Реплики в Мистерии произносились по-немецки. В центре деревянного помоста сидел прокуратор Иудеи Понтий Пилат - окружной судья Рундшау Иоганн Хольгерт. На прокураторе была парадная мантия и золотой венок из осенних дубовых листьев, а восседал он на своем судейском кресле, принесенном для этой цели из ратуши. Одесную и ошую трона римского владыки скучали легионеры. Перед Пилатом на помосте стоял

...Иисус...

Лотар в белой хламиде - руки его были стянуты за спиной кожаными ремешками, колючий ветер с гор шевелил волнистые волосы. Опустив голову,

...Иисус...

Лотар молчал.

- В чем вы обвиняете Человека Сего? - спросил римский прокуратор. Этим же голосом, звучным и привычно-властным, Иоганн Хольгерт в окружном суде предлагал тяжущимся сторонам изложить суть взаимных претензий.

Могучий Рим взял на себя роль арбитра в вечной тяжбе Бога и дьявола.


Они сказали ему в ответ: если бы Он не был злодей, мы не предали бы Его тебе.


- Если бы Он не был злодей, - крикнул ткач Геншер, - мы не предали бы Его тебе!

Вместе с трактирщиком Фляйше, в пышных священнических облачениях из крашеного холста, они стояли внизу у помоста, изображая Анну и Каиафу - главных виновников смерти нашего божественного Спасителя. Легионер, застывший с копьем слева от кресла прокуратора, подумал, что где-то он видел подобное выражение лиц... уж не на фреске ли в соборе?.. причем даже не выражение лиц, а, как бы сказать... дух, что ли. Но додумать мысль он не успел - его сановный патрон, поднявшись, протянул руку и изрек первое слово в защиту Спасителя.


Пилат сказал им: возьмите Его вы и по закону вашему судите Его. Иудеи сказали: нам не позволено предавать смерти никого, - да сбудется слово Иисусово, которое сказал Он, давая разуметь, какою смертью Он умрет.

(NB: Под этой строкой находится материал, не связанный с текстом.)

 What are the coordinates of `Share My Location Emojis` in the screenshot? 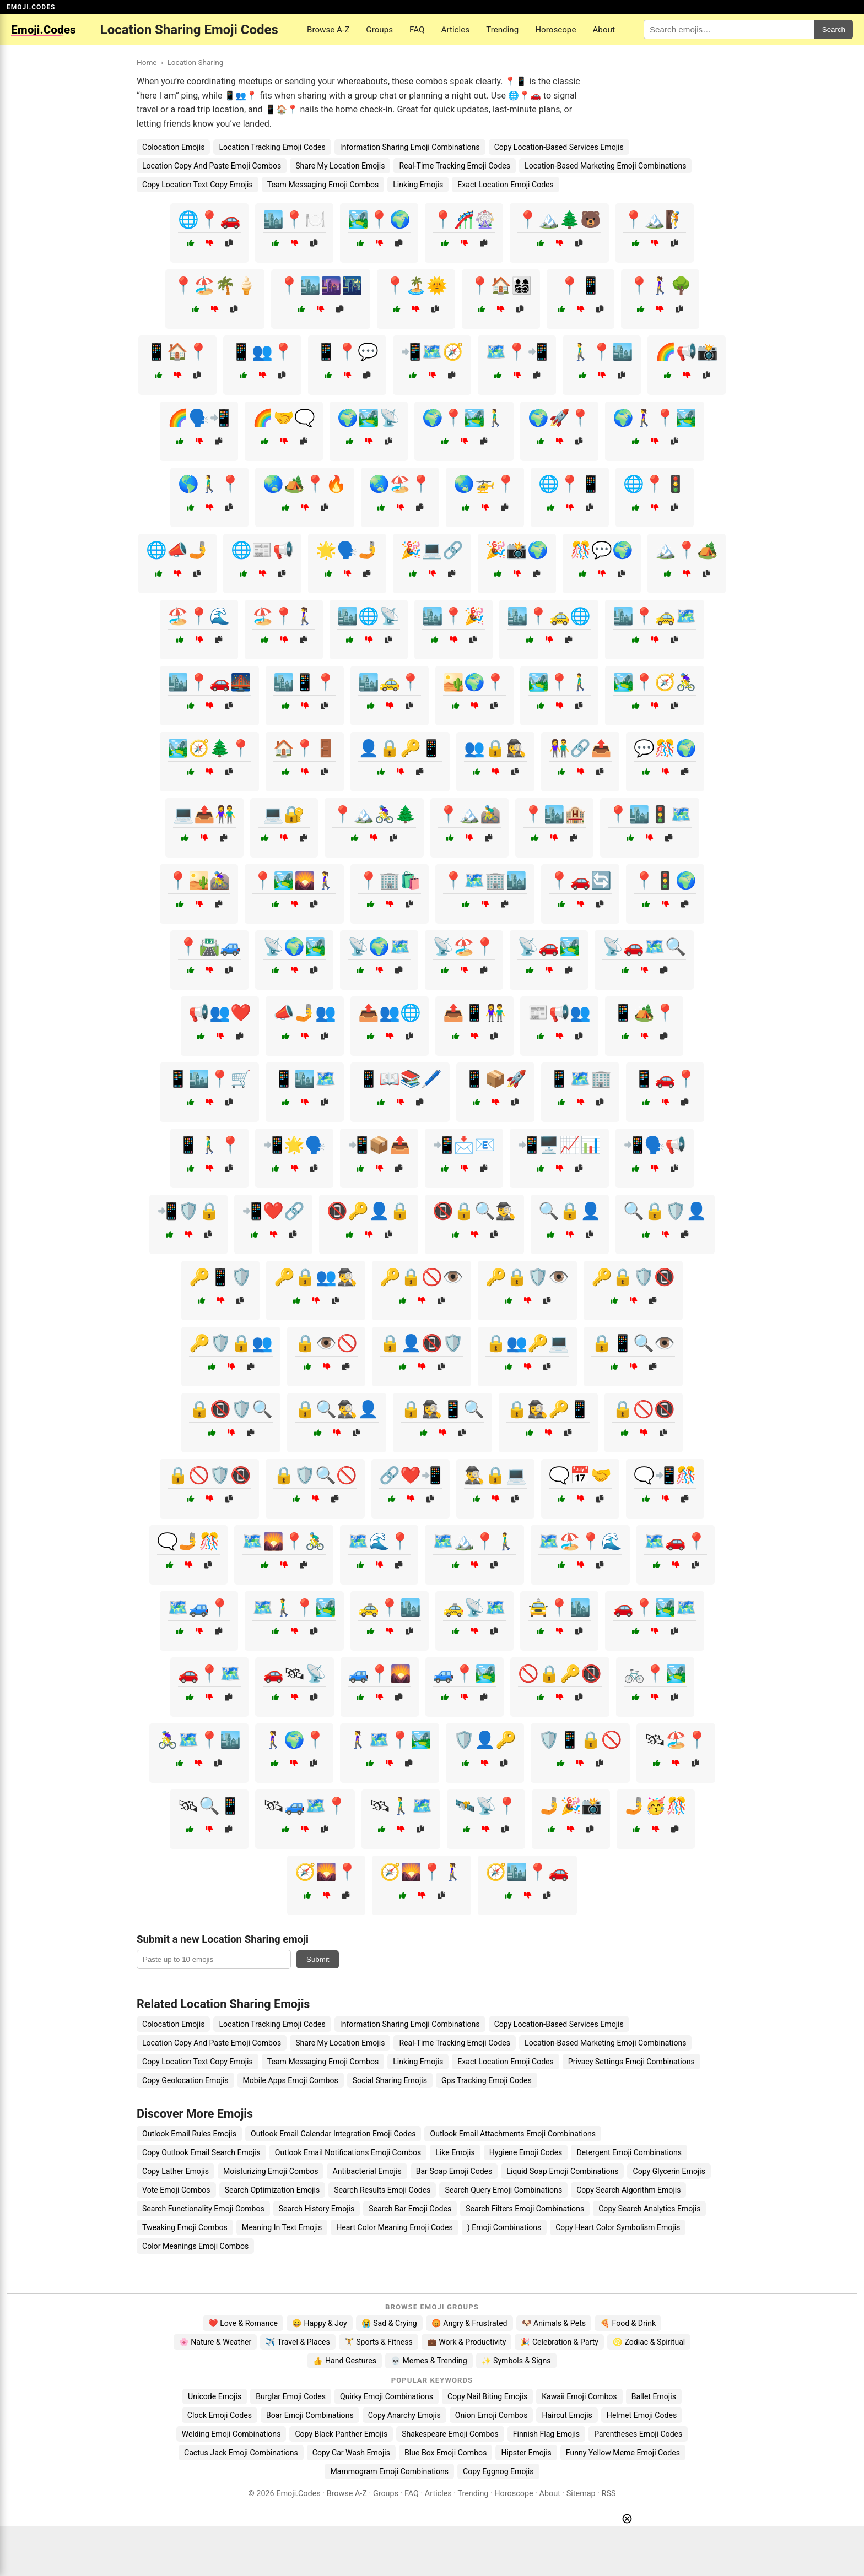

- Нам не позволено предавать смерти никого!

Ткач и трактирщик отошли от помоста, давая понять, что этим все сказано. Если бы Иисуса Христа судили иудеи, распятие не состоялось бы. Но злоба супостата рода человеческого была такова, что он потребовал вмешательства имперских властей, дабы за вину перед еврейскими первосвященниками Сына Человеческого покарал Рим. Которому, по большому счету, и дела-то не было, что там происходит между этими иудеями.

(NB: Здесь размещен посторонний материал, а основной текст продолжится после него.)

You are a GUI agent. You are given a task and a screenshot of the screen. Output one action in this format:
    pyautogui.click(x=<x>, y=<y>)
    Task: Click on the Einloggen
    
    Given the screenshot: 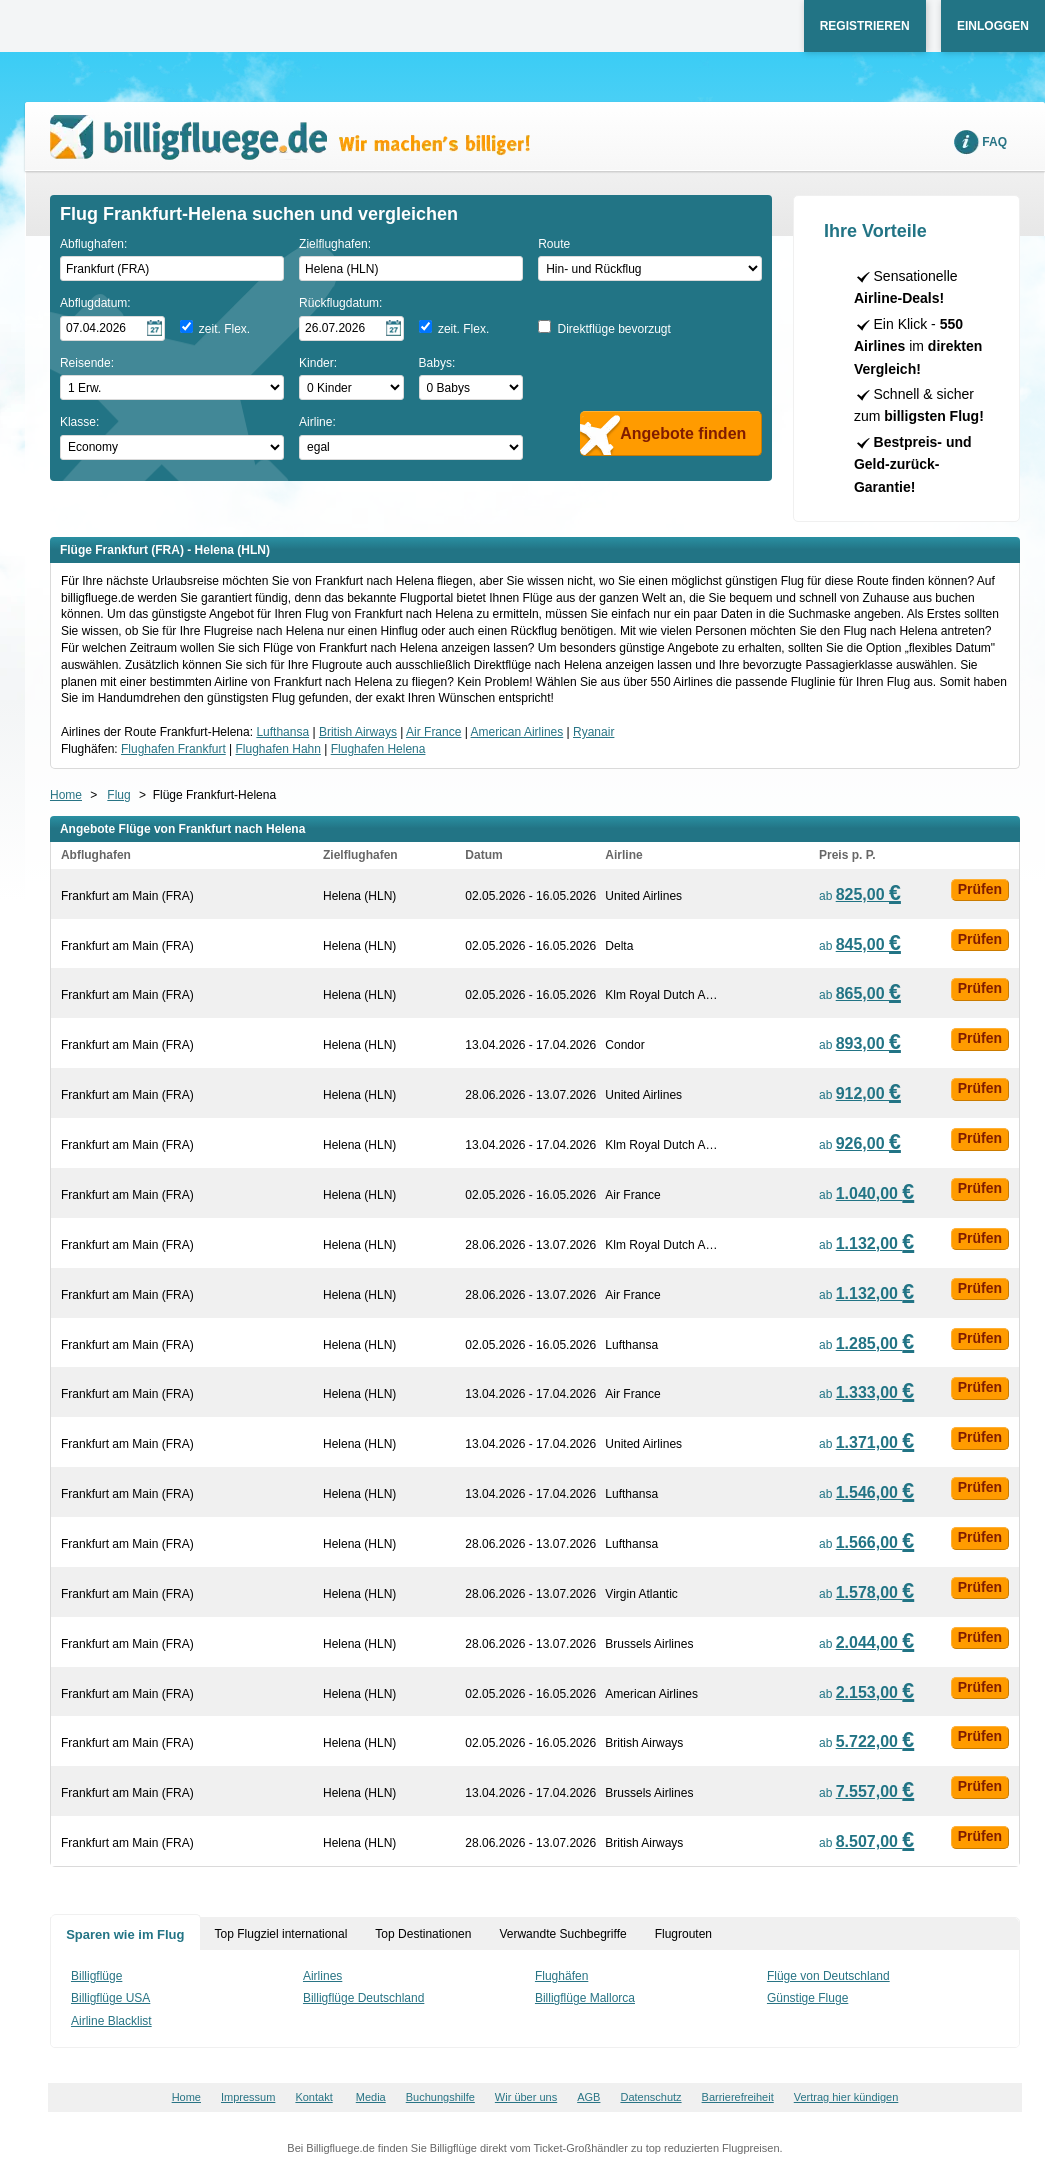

Тогда Пилат опять вошел в преторию, и призвал Иисуса, и сказал Ему: Ты Царь Иудейский? - торжественно читал патер.


Я навострил уши. Здесь между

...Понтием Пилатом...

судьей Хольгертом и

...Иисусом...

Лотаром Ланге должен был начаться важный диалог, который так нравился мне тогда, и который по сей день нередко составляет мне пищу для размышлений.

Но Лотар молчал.

Голова его была склонена, как будто он никак не мог вспомнить свой текст. Но текст-то он помнил прекрасно, ручаюсь, он всегда хорошо умел запоминать на слух.

Дело было в чем-то другом.

Что-то происходило с Лотаром Ланге, и хотя с моей позиции нельзя было разглядеть его глаз, я определенно почуял: что-то происходит. Лотару как будто отказала воля, как будто бы он, по смирению, никак не мог заставить себя открыть рот, чтобы произнести божественные слова Спасителя. И все-таки дело было не только в этом. Что-то в Лотаре стало неуловимо меняться в тот час.

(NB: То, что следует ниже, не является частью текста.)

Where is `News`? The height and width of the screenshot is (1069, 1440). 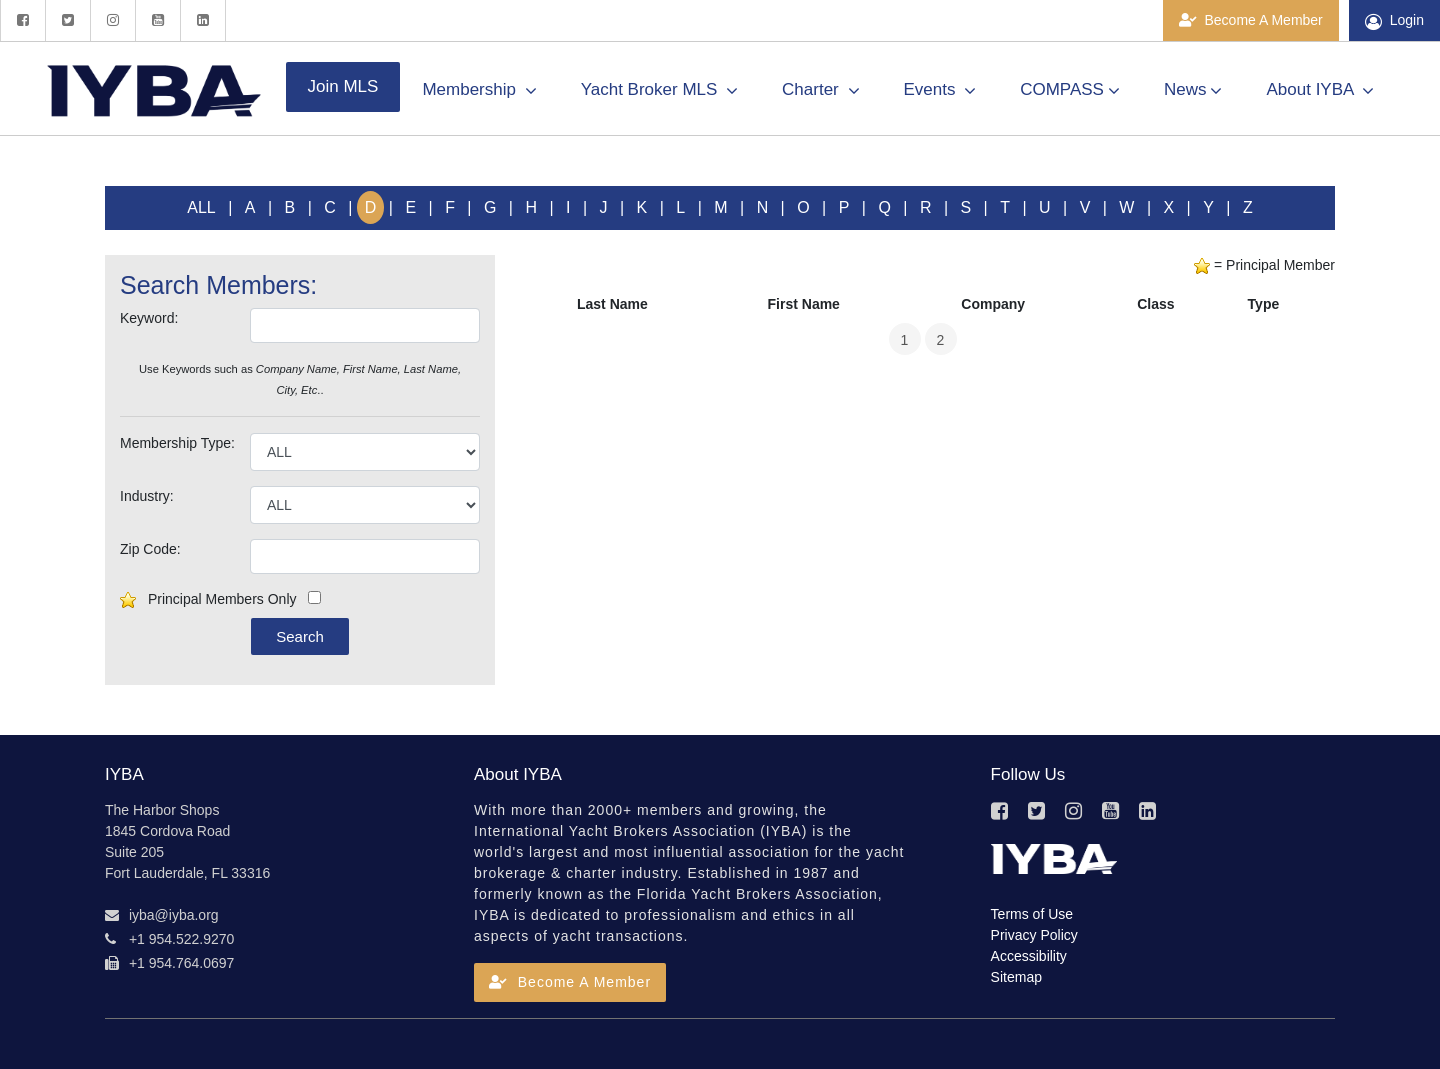 News is located at coordinates (1193, 90).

В общем, Лотар молчал. Однако слова Иисуса, которыми Он отвечал Понтию Пилату, все же были произнесены.

Дьякон Фогт, не занятый ни в какой роли, кроме своей должности марешаля, ответственного за то, чтобы Мистерия шла без осечек, почувствовал заминку и избрал единственно верный ход: взял реплики Господа на себя. Зрители решили, что все идет как надо. Да так оно, на мой взгляд, было и лучше: как-никак Андреас Фогт был дьякон, то есть почти то же, что пресвитер, и ему по сану более пристало говорить слова Господа нашего Иисуса Христа, чем тому же Лотару, который вовсе никакого сана не имел.

Представляете себе Лотара Ланге, изрекающего: «Я есть истина» ?

То-то и оно.

Он так и не разомкнул уст в течение всей Мистерии - за исключением одного-единственного мига, уже в конце. Самого главного. Мига на Кресте.

 

Иисус отвечал ему: от себя ли ты говоришь, или другие сказали тебе о Мне? Пилат отвечал: разве я Иудей?


- Разве я иудей? - сказал судья Хольгерт, и по рядам зрителей пробежал легкий смех. Действительно, уж судью-то Хольгерта никак невозможно было бы заподозрить в иудействе. Но смех утих, едва начавшись: слишком серьезные, зловещие события разворачивались в претории.


Твой народ и первосвященники предали Тебя мне; что Ты сделал?

Иисус отвечал: царство Мое не от мира сего; если бы от мира сего было царство Мое, то служители Мои подвизались бы за Меня, чтобы Я не был предан Иудеям; но ныне царство Мое не отсюда.

Пилат сказал Ему: итак, Ты Царь?

Иисус отвечал: ты говоришь, что Я Царь. Я на то родился и пришел в мир, чтобы свидетельствовать об истине; всякий, кто от Истины, слушает гласа Моего.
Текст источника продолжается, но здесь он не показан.